Women sent to calm protests
Iran has sent female special forces on to its streets for the first time in an effort to quell mass protests over the death of a young woman who was allegedly beaten by the country’s morality police.
The elite commando unit was deployed with photographers to catch protest ringleaders as human rights groups said the death toll from the unrest had risen to 31.
The death last week of Mahsa Amini, 22, who was allegedly beaten for wearing improper dress before falling into a coma, has led to demonstrations across the country.
Failing to wear a headscarf has been illegal in Iran since the Islamic Revolution in 1979.
Col Heydari, the leader of the special forces unit, confirmed on Thursday that the female troops were being deployed at public protests for the first time.

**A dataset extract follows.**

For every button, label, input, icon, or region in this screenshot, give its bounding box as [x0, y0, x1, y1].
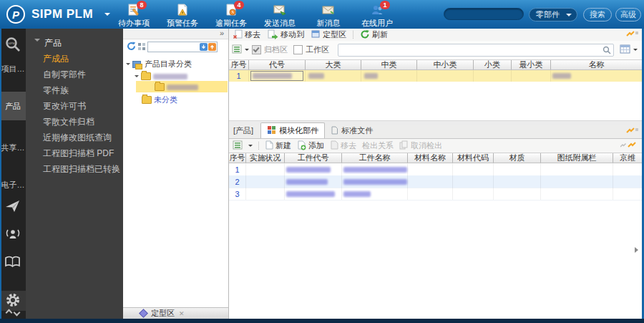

When asked by reporters if the presence of female soldiers would only fuel the unrest, he said: “The arrival of our women’s police force is to bring peace. I’m sorry to see other women in these protests carrying out illegal actions that are inconsistent with social rules.”
He was challenged over Iranian forces attacking female demonstrators, and insisted: “There is a way to protest. There is a law and the Iranian state has clear rules on what is allowed. The temporary protest that we see here is an illegal act.”
The announcement came as Iran reduced access to the internet after more video footage emerged which showed running street battles between protesters and security forces in the streets of Tehran and other cities.
In one clip protesters tip over what seem to be security vehicles, while in another they appear to overpower an officer armed with a Taser.
In the restive province of Kurdistan, 10 demonstrators — including a 15-year-old boy — were killed in clashes with riot police, according to a local human rights group.
Iran also arrested prominent women’s rights activists in the holy city of Mashad, where demonstrators took over a police station and set it on fire.
The home of Mansoureh Mousavi, a feminist writer, was raided by security forces and she was detained, and Fatemeh Sepehri, a female activist who has called for Ayatollah Ali Khamenei, Iran’s supreme leader, to step down, was arrested on charges of “spreading propaganda by the order of foreign powers”.
Yesterday, Christiane Amanpour, a senior CNN reporter, revealed she had cancelled an interview with Iranian President Ebrahim Raisi after aides insisted she wore a headscarf, even though the interview was taking place in New York on the sidelines of the UN General Assembly.
Raisi has dismissed criticism of the Islamic Republic’s treatment of women, claiming that the female population has “voluntarily chosen to wear the hijab”.